◆ Problem statement ◆
Take from the records below each line that holds "кухня".

# # #

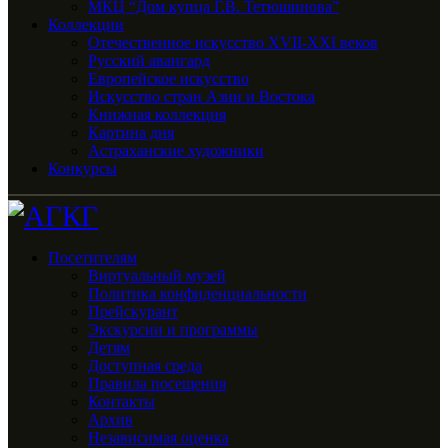
МКЦ “Дом купца Г.В. Тетюшинова”
Коллекции
Отечественное искусство XVII-XXI веков
Русский авангард
Европейское искусство
Искусство стран Азии и Востока
Книжная коллекция
Картина дня
Астраханские художники
Конкурсы
Посетителям
Виртуальный музей
Политика конфиденциальности
Прейскурант
Экскурсии и программы
Детям
Доступная среда
Правила посещения
Контакты
Архив
Независимая оценка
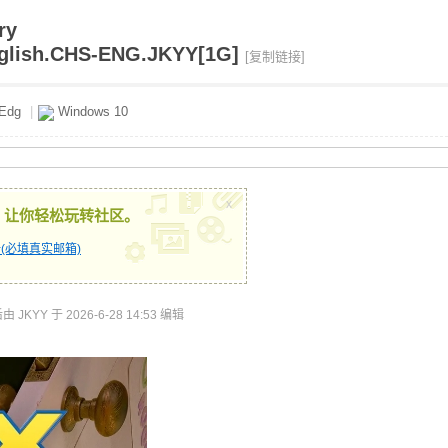
ry
nglish.CHS-ENG.JKYY[1G]
[复制链接]
Edg
|
Windows 10
x
，让你轻松玩转社区。
(必填真实邮箱)
JKYY 于 2026-6-28 14:53 编辑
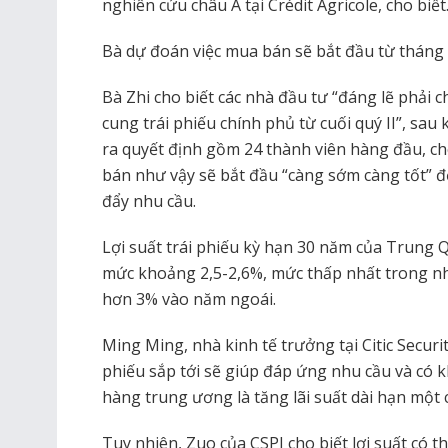
nghiên cứu châu Á tại Crédit Agricole, cho biết
Bà dự đoán việc mua bán sẽ bắt đầu từ tháng 
Bà Zhi cho biết các nhà đầu tư “đáng lẽ phải 
cung trái phiếu chính phủ từ cuối quý II”, sau
ra quyết định gồm 24 thành viên hàng đầu, cho
bán như vậy sẽ bắt đầu “càng sớm càng tốt” để 
đẩy nhu cầu.
Lợi suất trái phiếu kỳ hạn 30 năm của Trung Qu
mức khoảng 2,5-2,6%, mức thấp nhất trong nh
hơn 3% vào năm ngoái.
Ming Ming, nhà kinh tế trưởng tại Citic Securit
phiếu sắp tới sẽ giúp đáp ứng nhu cầu và có 
hàng trung ương là tăng lãi suất dài hạn một 
Tuy nhiên, Zuo của CSPI cho biết lợi suất có t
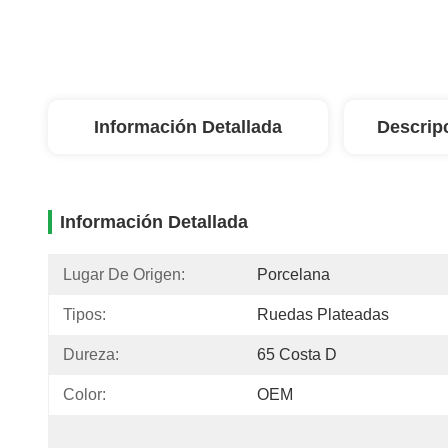
Información Detallada
Descrip
Información Detallada
Lugar De Origen:
Porcelana
Tipos:
Ruedas Plateadas
Dureza:
65 Costa D
Color:
OEM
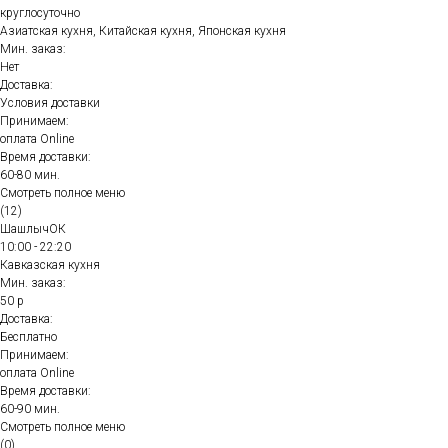
круглосуточно
Азиатская кухня, Китайская кухня, Японская кухня
Мин. заказ:
Нет
Доставка:
Условия доставки
Принимаем:
оплата Online
Время доставки:
60-80 мин.
Смотреть полное меню
(12)
ШашлычОК
10:00 - 22:20
Кавказская кухня
Мин. заказ:
50 р
Доставка:
Бесплатно
Принимаем:
оплата Online
Время доставки:
60-90 мин.
Смотреть полное меню
(0)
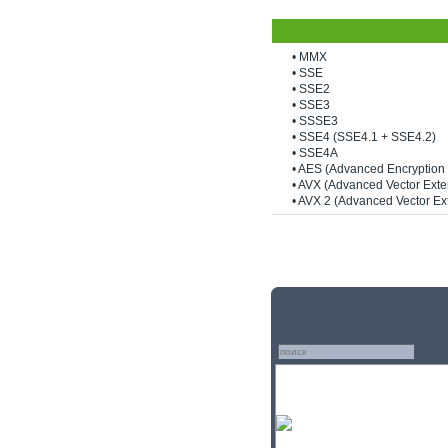
• MMX
• SSE
• SSE2
• SSE3
• SSSE3
• SSE4 (SSE4.1 + SSE4.2)
• SSE4A
• AES (Advanced Encryption
• AVX (Advanced Vector Exte
• AVX 2 (Advanced Vector Ex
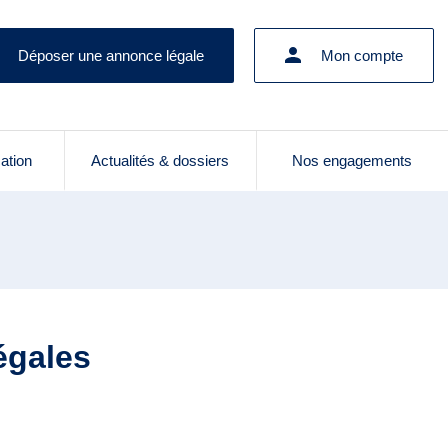
Déposer une annonce légale
Mon compte
cation
Actualités & dossiers
Nos engagements
égales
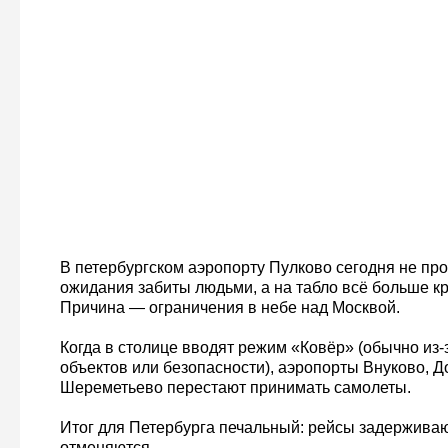
В петербургском аэропорту Пулково сегодня не про
ожидания забиты людьми, а на табло всё больше к
Причина — ограничения в небе над Москвой.
Когда в столице вводят режим «Ковёр» (обычно из
объектов или безопасности), аэропорты Внуково, 
Шереметьево перестают принимать самолеты.
Итог для Петербурга печальный: рейсы задерживаю
отменяются.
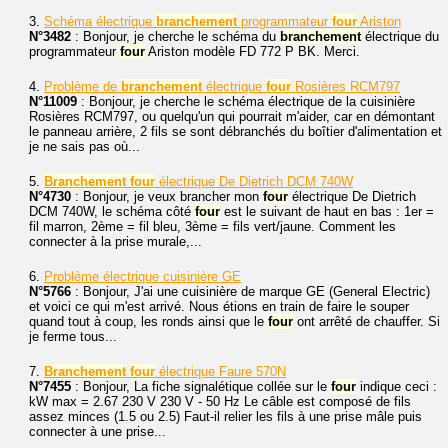
3.
Schéma électrique
branchement
programmateur
four
Ariston
N°3482
: Bonjour, je cherche le schéma du
branchement
électrique du
programmateur
four
Ariston modèle FD 772 P BK. Merci.
4.
Problème de
branchement
électrique
four
Rosières RCM797
N°11009
: Bonjour, je cherche le schéma électrique de la cuisinière
Rosières RCM797, ou quelqu'un qui pourrait m'aider, car en démontant
le panneau arrière, 2 fils se sont débranchés du boîtier d'alimentation et
je ne sais pas où...
5.
Branchement
four
électrique De Dietrich DCM 740W
N°4730
: Bonjour, je veux brancher mon
four
électrique De Dietrich
DCM 740W, le schéma côté
four
est le suivant de haut en bas : 1er =
fil marron, 2ème = fil bleu, 3ème = fils vert/jaune. Comment les
connecter à la prise murale,...
6.
Problème électrique cuisinière GE
N°5766
: Bonjour, J'ai une cuisinière de marque GE (General Electric)
et voici ce qui m'est arrivé. Nous étions en train de faire le souper
quand tout à coup, les ronds ainsi que le
four
ont arrêté de chauffer. Si
je ferme tous...
7.
Branchement
four
électrique Faure 570N
N°7455
: Bonjour, La fiche signalétique collée sur le
four
indique ceci :
kW max = 2.67 230 V 230 V - 50 Hz Le câble est composé de fils
assez minces (1.5 ou 2.5) Faut-il relier les fils à une prise mâle puis
connecter à une prise...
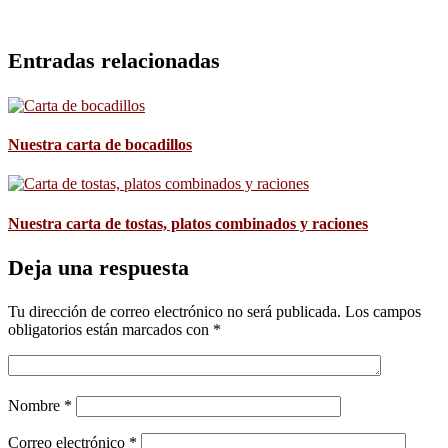
Entradas relacionadas
Nuestra carta de bocadillos
Nuestra carta de tostas, platos combinados y raciones
Deja una respuesta
Tu dirección de correo electrónico no será publicada.
Los campos
obligatorios están marcados con
*
Nombre
*
Correo electrónico
*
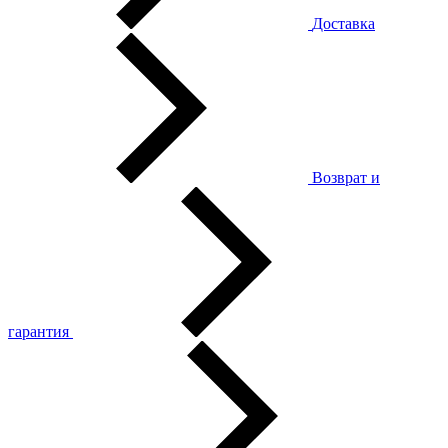
Доставка
Возврат и
гарантия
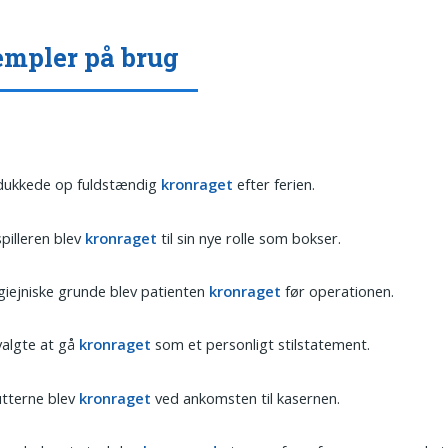
mpler på brug
dukkede op fuldstændig
kronraget
efter ferien.
pilleren blev
kronraget
til sin nye rolle som bokser.
giejniske grunde blev patienten
kronraget
før operationen.
valgte at gå
kronraget
som et personligt stilstatement.
utterne blev
kronraget
ved ankomsten til kasernen.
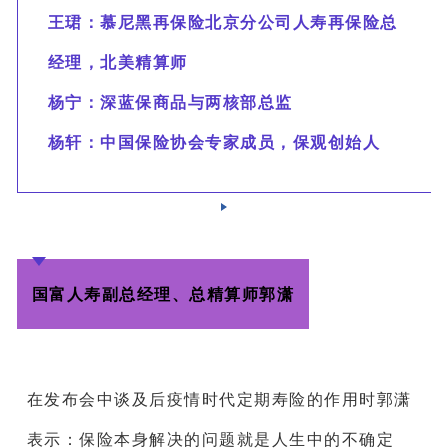
王珺：慕尼黑再保险北京分公司人寿再保险总
经理，北美精算师
杨宁：深蓝保商品与两核部总监
杨轩：中国保险协会专家成员，保观创始人
国富人寿副总经理、总精算师郭潇
在发布会中谈及后疫情时代定期寿险的作用时郭潇
表示：保险本身解决的问题就是人生中的不确定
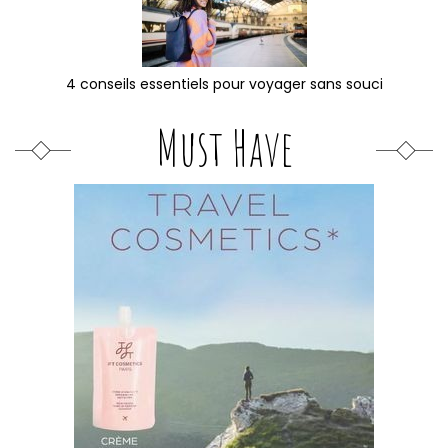
4 conseils essentiels pour voyager sans souci
Must Have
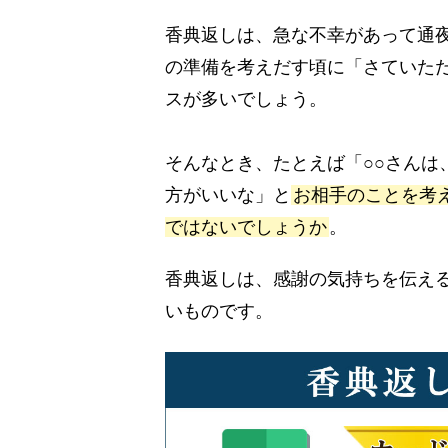
香典返しは、急な不幸があって通
の準備を考えだす頃に「さていた
スが多いでしょう。
そんなとき、たとえば「○○さんは
方がいいな」と
お相手のことを考
ではないでしょうか
。
香典返しは、感謝の気持ちを伝え
いものです。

# # #

◆ Task result ◆
Азиатская кухня, Китайская кухня, Японская кухня
Кавказская кухня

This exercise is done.